Rethinking the nature of money is serious stuff. It is, in effect, the re-examination of a concept of value exchange that’s been central to society, certainly every mercantile culture, for thousands of years – from Pacific conch shells, to gold, promissory notes and credit cards.
It’s my contention that, for good or for ill, there is a clear and present threat to the established system – specifically the way in which the nation state, with its centrally controlled fiat currencies, is organised.
Indeed, the modern state has three major levers of control to maintain political stability and the security of power: physical coercion – the military and, more contentiously, the machinery of justice and the penal system; propaganda – media control conveniently outsourced to notionally independent news organisations and their appropriately sympathetic owners; and the financial system – a fiat currency administered by a central bank, with attendant reporting restrictions and regulations, which allows the government to assess our assets and income and, whether we like it or not, demand its share.
The latest resurgence of Bitcoin has provoked a re-think – be it a lofty re-examination of value-exchange systems, or the prehistoric feeling that there’s gold in the digital hills.

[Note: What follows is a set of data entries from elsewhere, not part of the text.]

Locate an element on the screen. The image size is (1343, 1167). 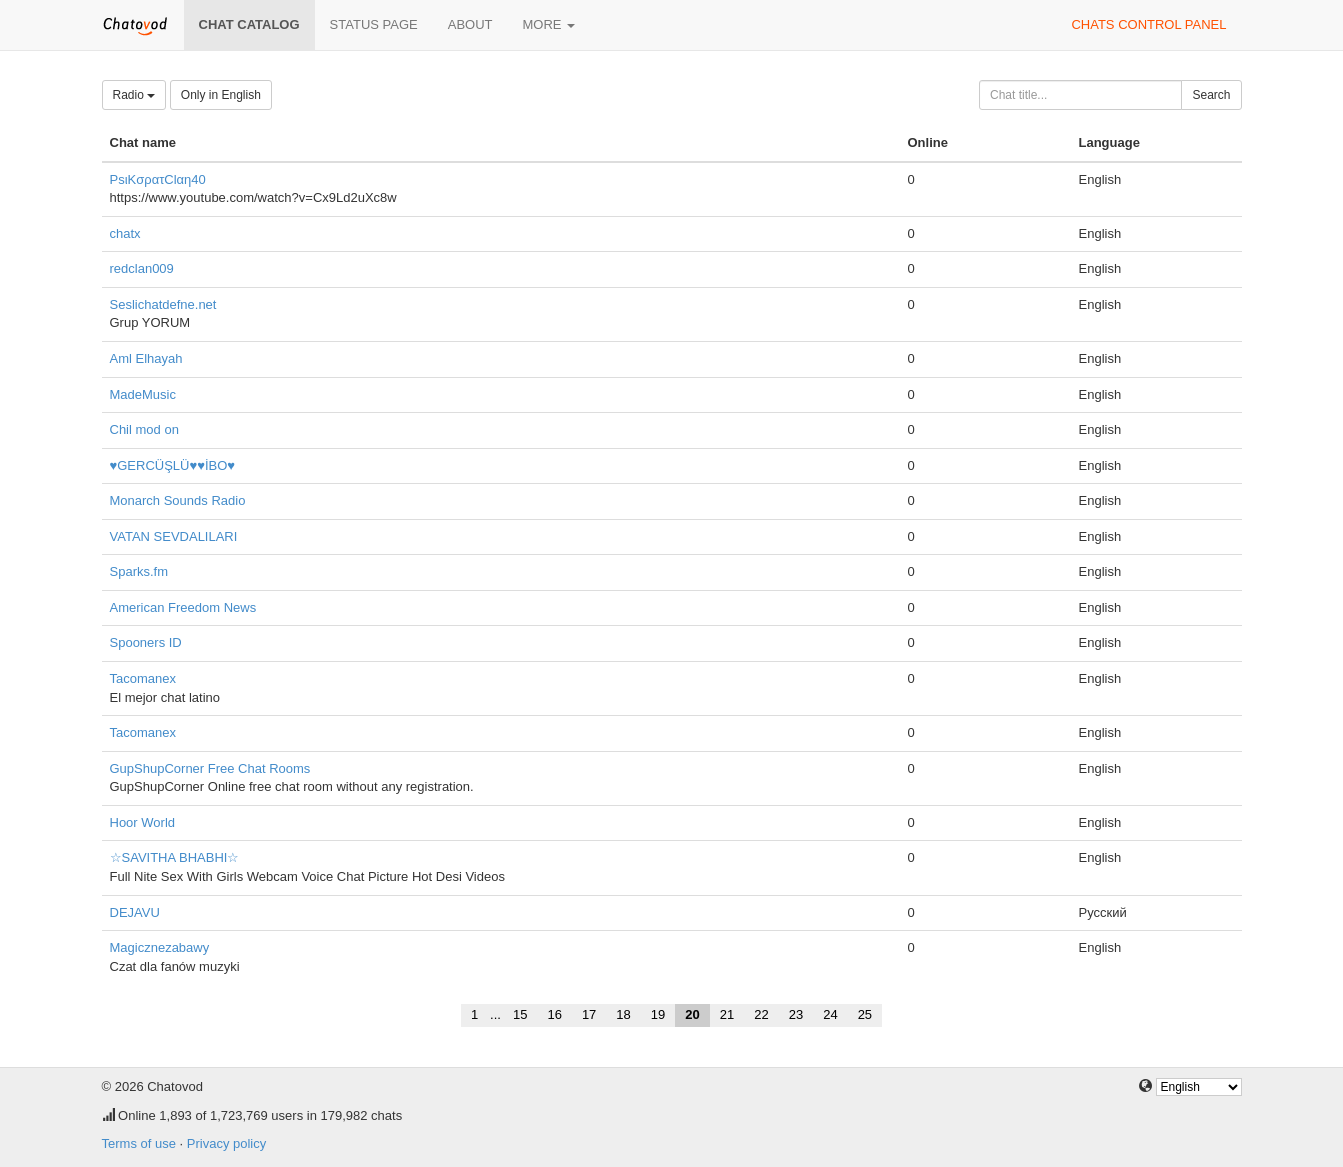 Search is located at coordinates (1211, 95). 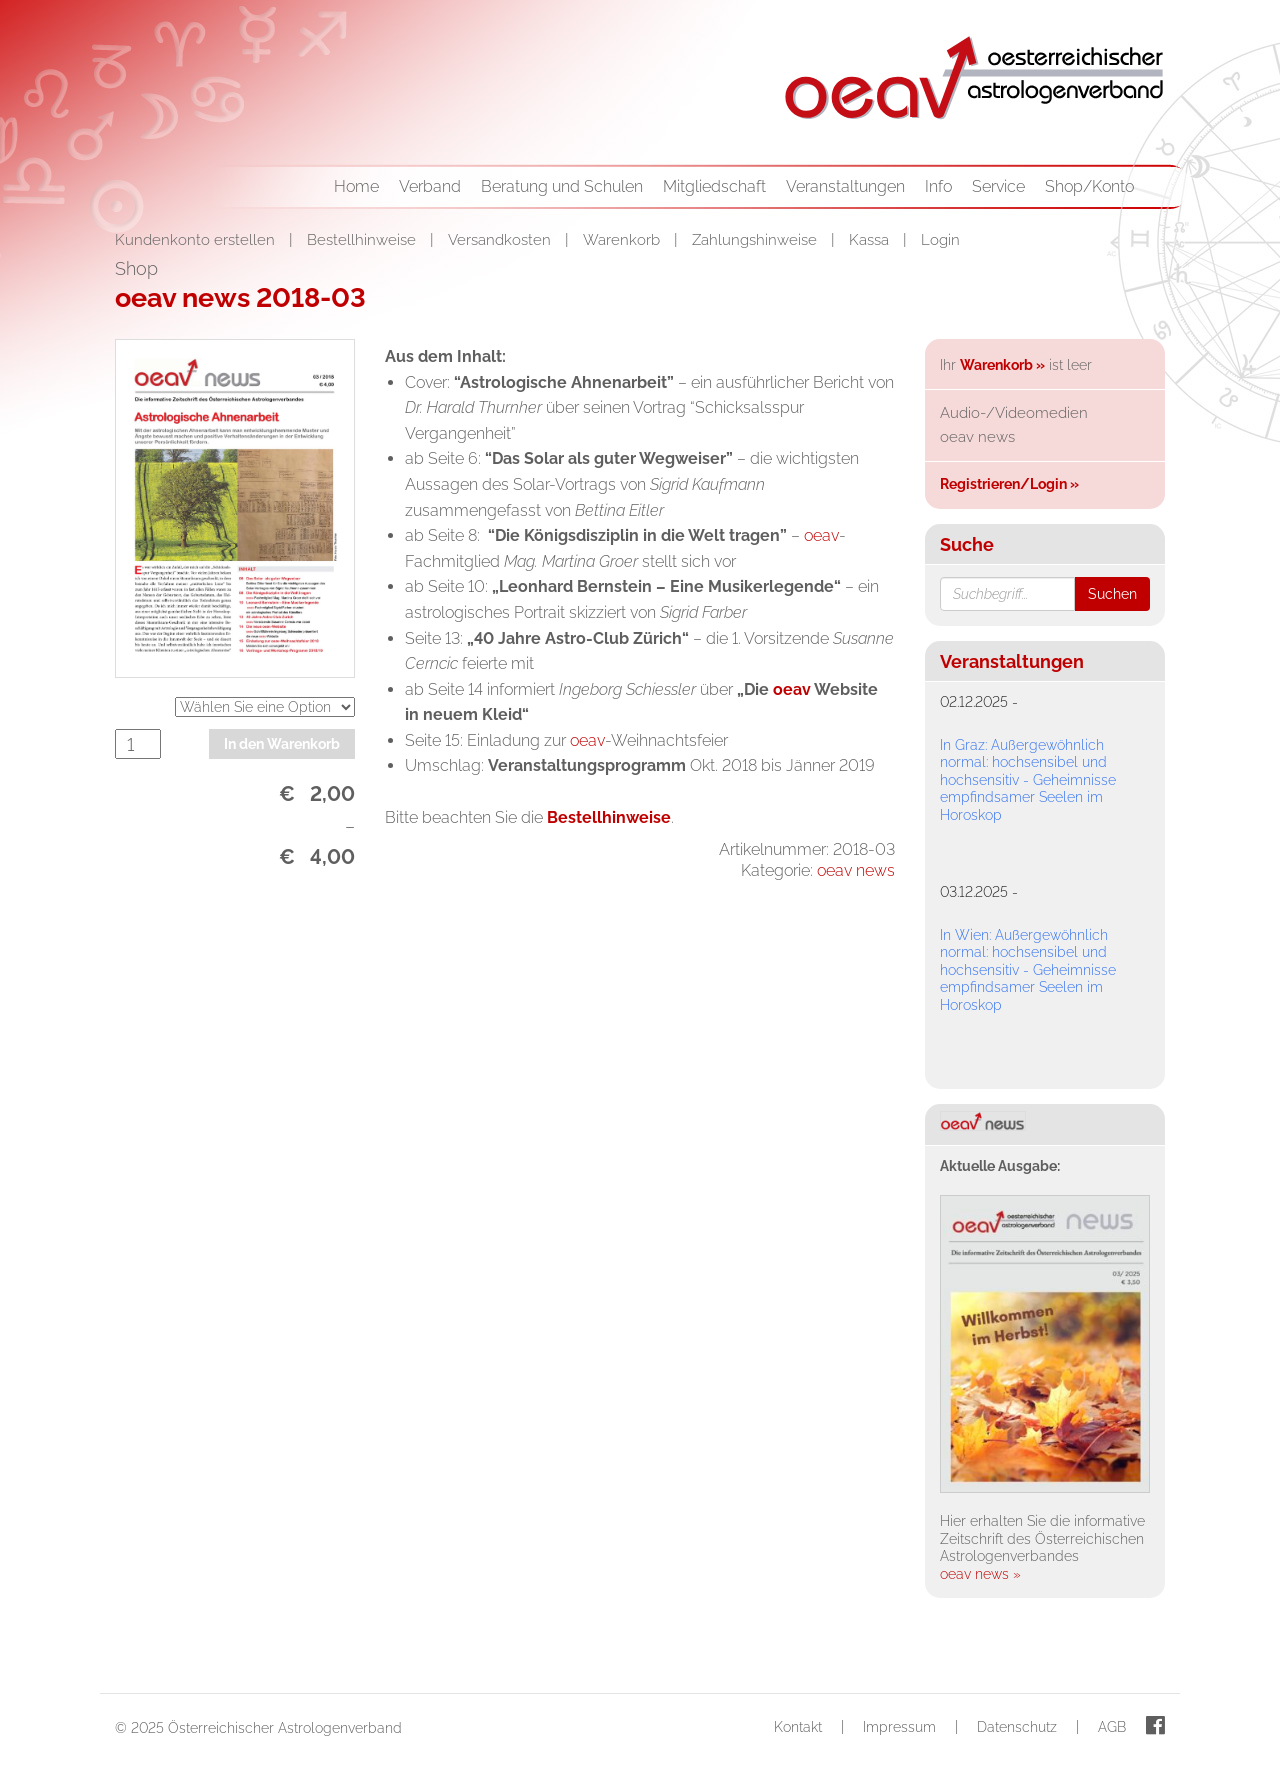 The image size is (1280, 1781). What do you see at coordinates (136, 268) in the screenshot?
I see `Shop` at bounding box center [136, 268].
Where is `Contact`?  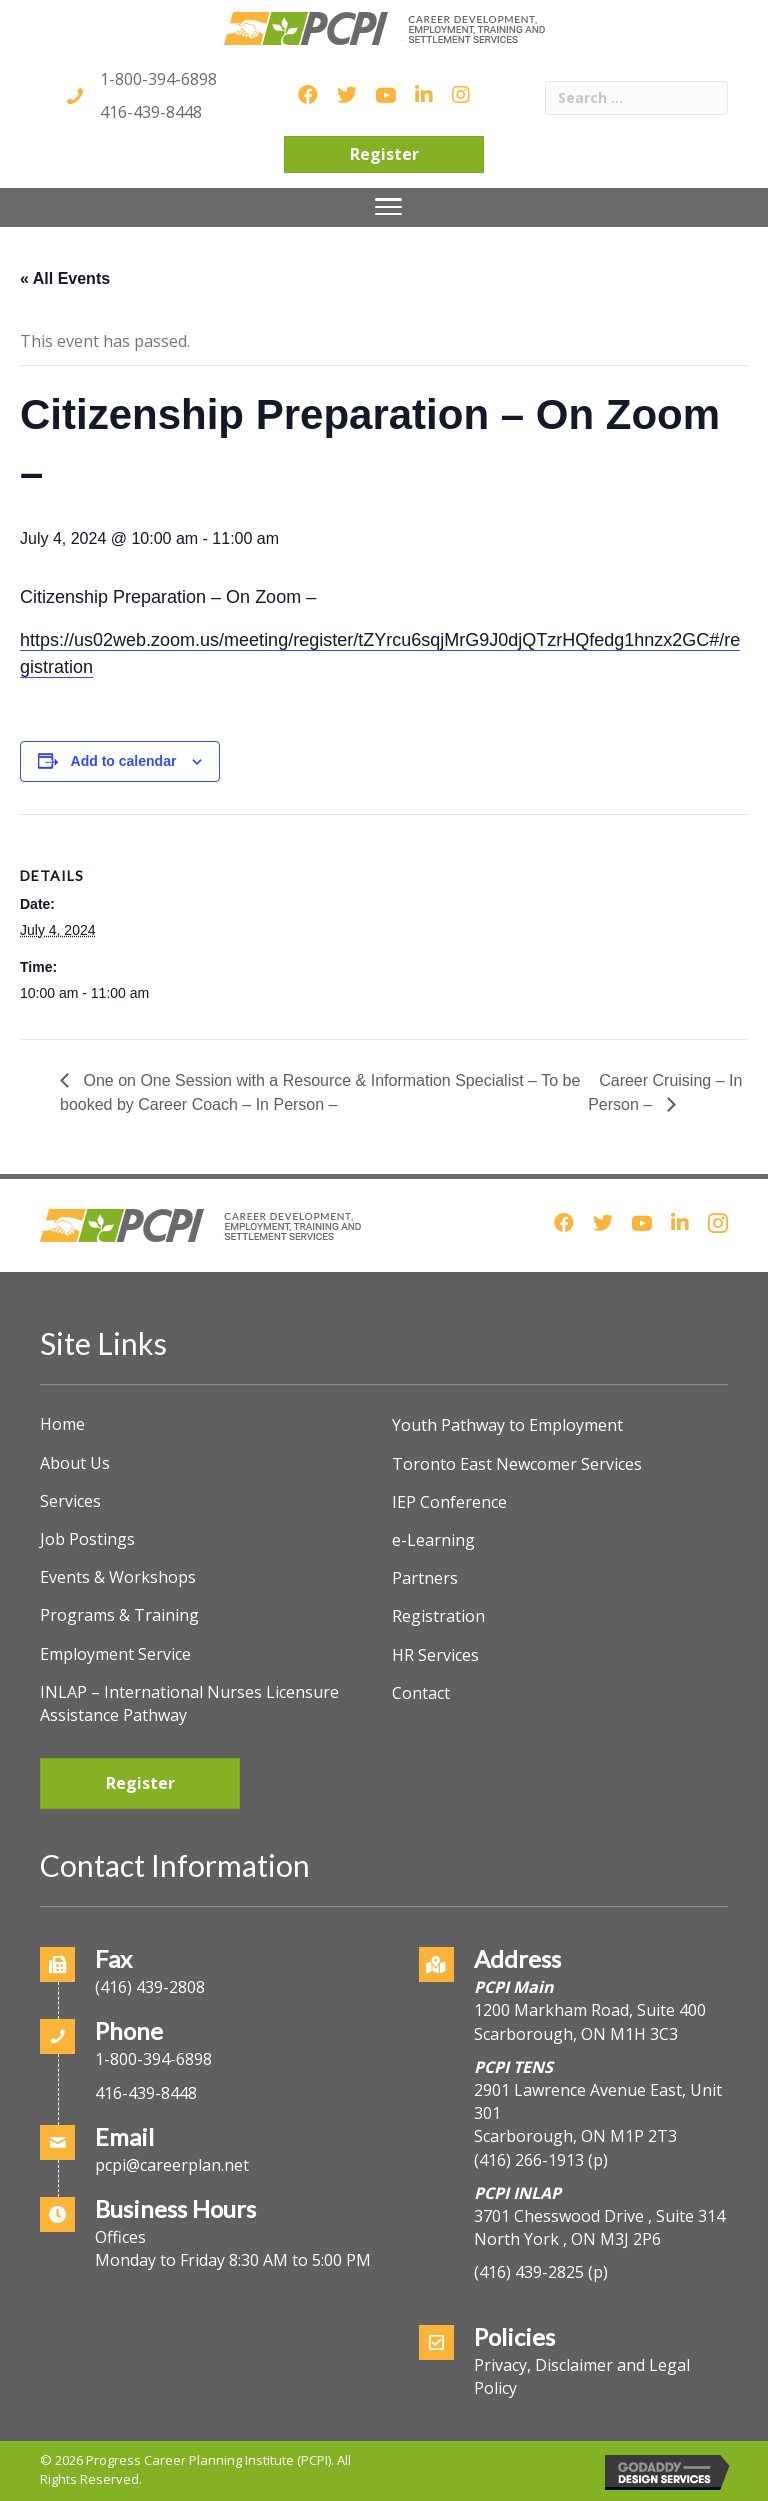 Contact is located at coordinates (421, 1693).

This is prompting a massive shake-out amongst existing financial systems and a power struggle between corporate institutions as they compete to issue their own digital tokens.
The scrambles include a full-scale battle between the corporate world and governments. A dream team of corporate suppliers and payment specialists jumped ship ahead of Facebook’s proposed launch of its Libra token last year. The precise reason as to why they withdrew, and how the token launch was aborted and subsequently re-packaged and renamed Diem, is fertile territory for conspiracy theorists.
Nevertheless, the fact is that the Facebook token, with its potentially vast monetary value and opportunity for cheap puns – yes, folks, we’re dealing with “Facebucks” – was scuppered. Did international governments act in concert, as they could not allow a transnational value token to take root, depriving them of oversight – and tax income?
There is a major change in sentiment among political and financial institutions about money in a digital form. After years of resistance, comes reluctant acceptance from the establishment. In the interim, the old and the new systems co-exist.